Elke leerling is weer anders, dus ook de voorbereiding is niet bij iedereen hetzelfde. Maar een paar zaken zijn bij natuurkunde echt belangrijk.
Het begint al in de les, zorg dat je goed meedoet, dan heb je al een aantal lesuren aan natuurkunde uitleg te pakken.
Probeer alles goed bij te houden. Ervaring leert dat een groot deel van de leerlingen vervolgens de vragen (op korte termijn) vergeet na te kijken of niet zorgvuldig nakijkt. Vragen waar je niet uitkomt, waar een vraagteken bijstaat, blijven vragen. Deze vragen kun je waarschijnlijk ook niet bij de toets.

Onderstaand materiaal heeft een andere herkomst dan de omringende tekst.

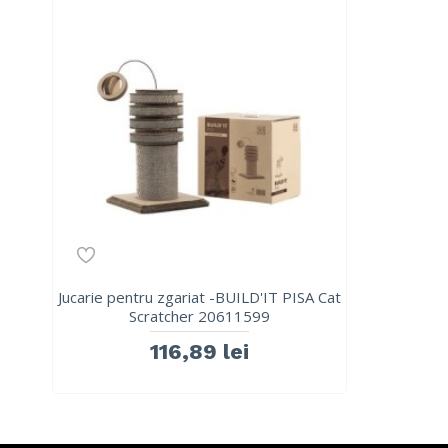
Jucarie pentru zgariat -BUILD'IT PISA Cat
Scratcher 20611599
116,89 lei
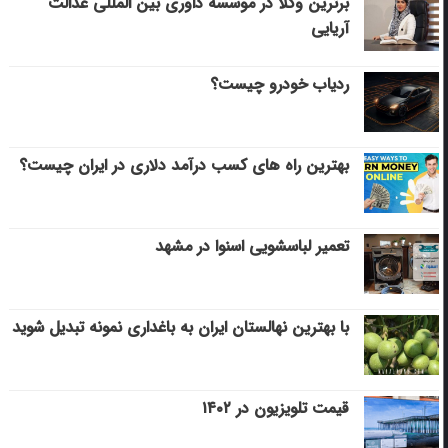
برترین وکلا در موسسه داوری بین المللی عدالت
آریایی
ردیاب خودرو چیست؟
بهترین راه های کسب درآمد دلاری در ایران چیست؟
تعمیر لباسشویی اسنوا در مشهد
با بهترین نهالستان ایران به باغداری نمونه تبدیل شوید
قیمت تلویزیون در ۱۴۰۲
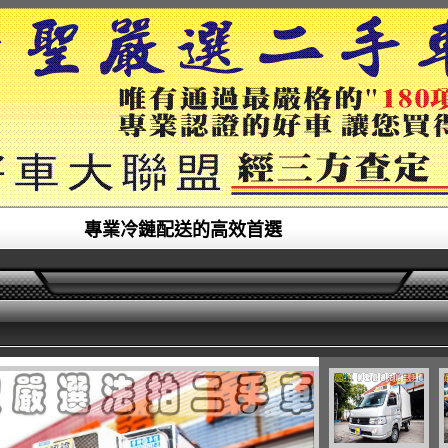
專業冷鏈配送的高效首選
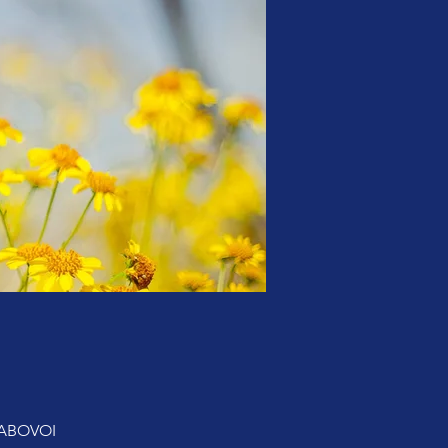
RABOVOI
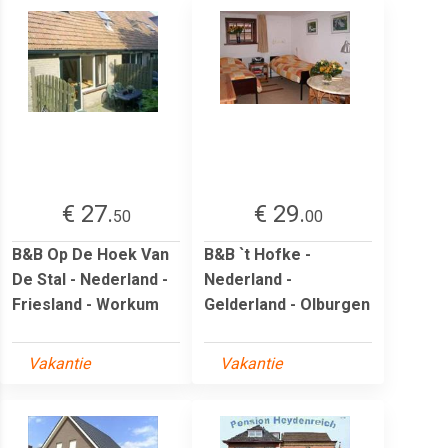
€ 27.
€ 29.
50
00
B&B Op De Hoek Van
B&B `t Hofke -
De Stal - Nederland -
Nederland -
Friesland - Workum
Gelderland - Olburgen
Vakantie
Vakantie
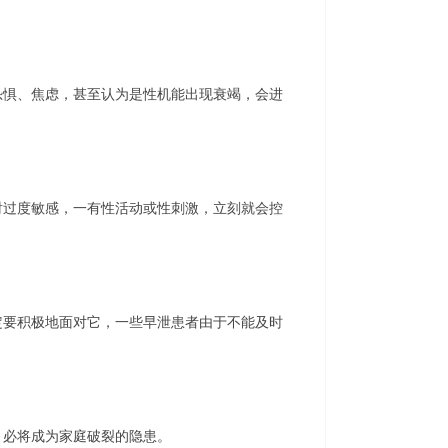
惧、焦虑，甚至认为是性机能出现衰竭，会进
过度敏感，一有性活动或性刺激，立刻就会控
要积极地面对它，一些早泄患者由于不能及时
必将成为家庭破裂的隐患。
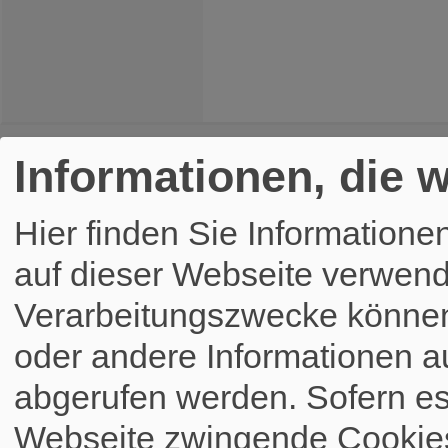
Informationen, die w
Hier finden Sie Informatione
auf dieser Webseite verwend
Verarbeitungszwecke könne
oder andere Informationen a
abgerufen werden. Sofern es 
Webseite zwingende Cookies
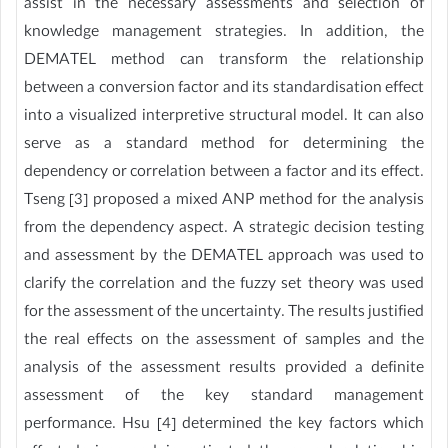
assist in the necessary assessments and selection of
knowledge management strategies. In addition, the
DEMATEL method can transform the relationship
between a conversion factor and its standardisation effect
into a visualized interpretive structural model. It can also
serve as a standard method for determining the
dependency or correlation between a factor and its effect.
Tseng [3] proposed a mixed ANP method for the analysis
from the dependency aspect. A strategic decision testing
and assessment by the DEMATEL approach was used to
clarify the correlation and the fuzzy set theory was used
for the assessment of the uncertainty. The results justified
the real effects on the assessment of samples and the
analysis of the assessment results provided a definite
assessment of the key standard management
performance. Hsu [4] determined the key factors which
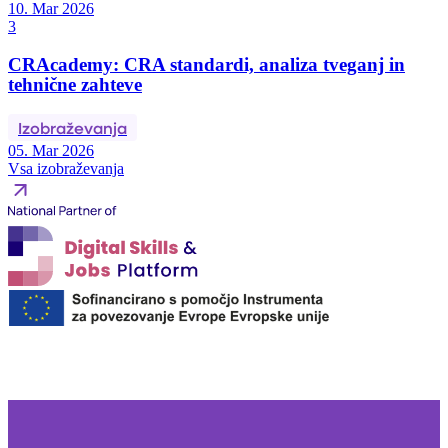
10. Mar 2026
3
CRAcademy: CRA standardi, analiza tveganj in
tehnične zahteve
Izobraževanja
05. Mar 2026
Vsa izobraževanja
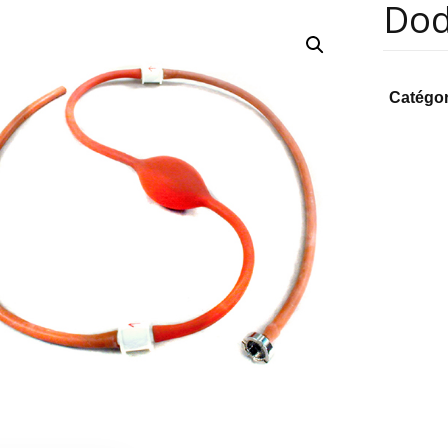
Dod
Catégor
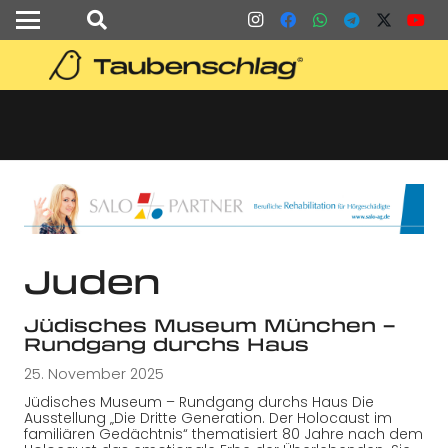
Juden
Jüdisches Museum München –
Rundgang durchs Haus
25. November 2025
Jüdisches Museum – Rundgang durchs Haus Die
Ausstellung „Die Dritte Generation. Der Holocaust im
familiären Gedächtnis“ thematisiert 80 Jahre nach dem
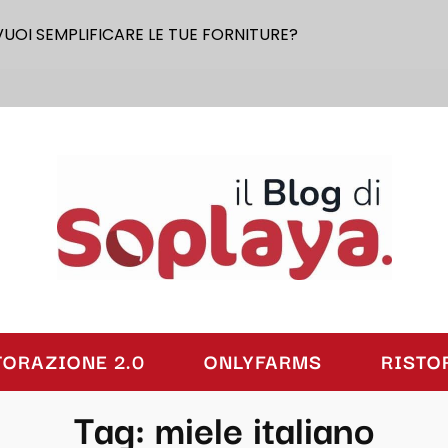
VUOI SEMPLIFICARE LE TUE FORNITURE?
laya
TORAZIONE 2.0
ONLYFARMS
RISTO
Tag:
miele italiano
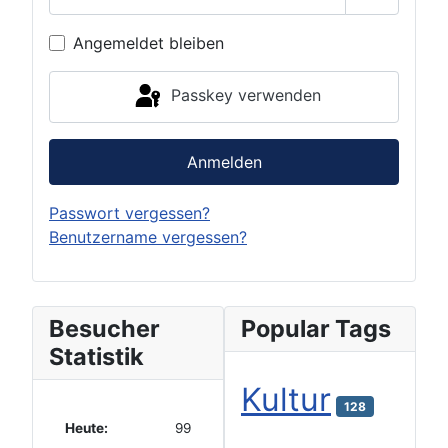
Passwort 
Angemeldet bleiben
Passkey verwenden
Anmelden
Passwort vergessen?
Benutzername vergessen?
Besucher
Popular Tags
Statistik
Kultur
128
Heute:
99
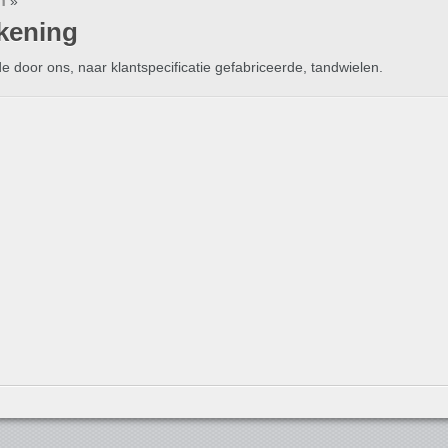
n
»
ekening
de door ons, naar klantspecificatie gefabriceerde, tandwielen.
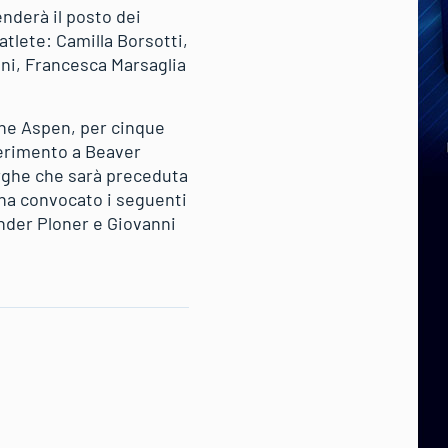
nderà il posto dei
tlete: Camilla Borsotti,
oni, Francesca Marsaglia
one Aspen, per cinque
ferimento a Beaver
arghe che sarà preceduta
 ha convocato i seguenti
ander Ploner e Giovanni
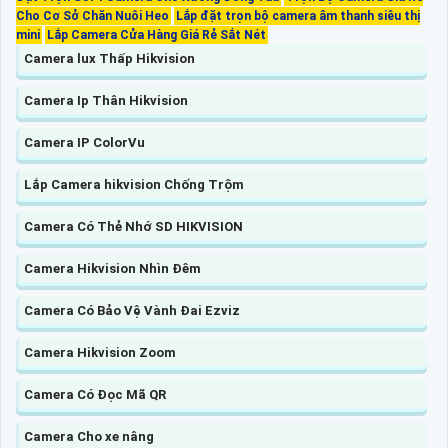
Cho Cơ Sở Chăn Nuôi Heo
Lắp đặt trọn bộ camera âm thanh siêu thị
mini
Lắp Camera Cửa Hàng Giá Rẻ Sắt Nét
Camera lux Thấp Hikvision
Camera Ip Thân Hikvision
Camera IP ColorVu
Lắp Camera hikvision Chống Trộm
Camera Có Thẻ Nhớ SD HIKVISION
Camera Hikvision Nhìn Đêm
Camera Có Bảo Vệ Vành Đai Ezviz
Camera Hikvision Zoom
Camera Có Đọc Mã QR
Camera Cho xe nâng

Bij elke vraag die je nakijkt is het verstandig om het volgende te controleren:
- Staan de correcte formules bij de opgave
- Zijn die formules ingevuld
- Heb je antwoord gegeven op de vraag
- Klopt de eenheid van het eindantwoord
- Klopt de significantie/afronding
- Bij een redeneer vraag, is de redenering compact en natuurkundig kloppend. Wanneer mogelijk is het heel zinvol om formules te gebruiken bij een redeneervraag.
Start tijdig voor de toetsweek met voorbereiden. Je hebt ongetwijfeld beperkte tijd, dus dit voorbereiden moet je zinvol en efficiënt doen. Wat NIET werkt is veel tijd besteden aan het maken van een samenvatting van de theorie en vervolgens de samenvatting leren. Een aantal leerlingen in de 4e klas gebruikt deze werkwijze nog wel eens als overblijfsel uit de 3e klas.
Wat wel werkt is alle lesstof doornemen INCLUSIEF de gemaakte vragen. Het is uiteraard prima om de lastige zaken nog een keer op te schrijven.
Vervolgens is het verstandig om extra opgaven te maken zodat je kijkt in hoeverre je de lesstof beheerst. Je docent heeft ongetwijfeld een groot aantal oefenopgaven beschikbaar.
Voor de toets zou je nog een keer een oefentoets kunnen maken/ de zaken nog eens door kunnen nemen, maar het grootste werk heb je dan al gedaan.
Wanneer je deze volgorde volgt heb je dus 3x de lesstof/oefenvragen doorgenomen. Kans is groot dat je dit terugziet in je cijfer.
Wanneer je tijdgebrek hebt zou je bijvoorbeeld enkel de even vragen kunnen maken van een reeks oefenopgaven. Daarnaast zou je de oneven vragen kunnen doornemen met een uitwerkingenmodel. Je hebt dan in iedergeval alle vragen gezien en de helft daarvan daadwerkelijk gemaakt.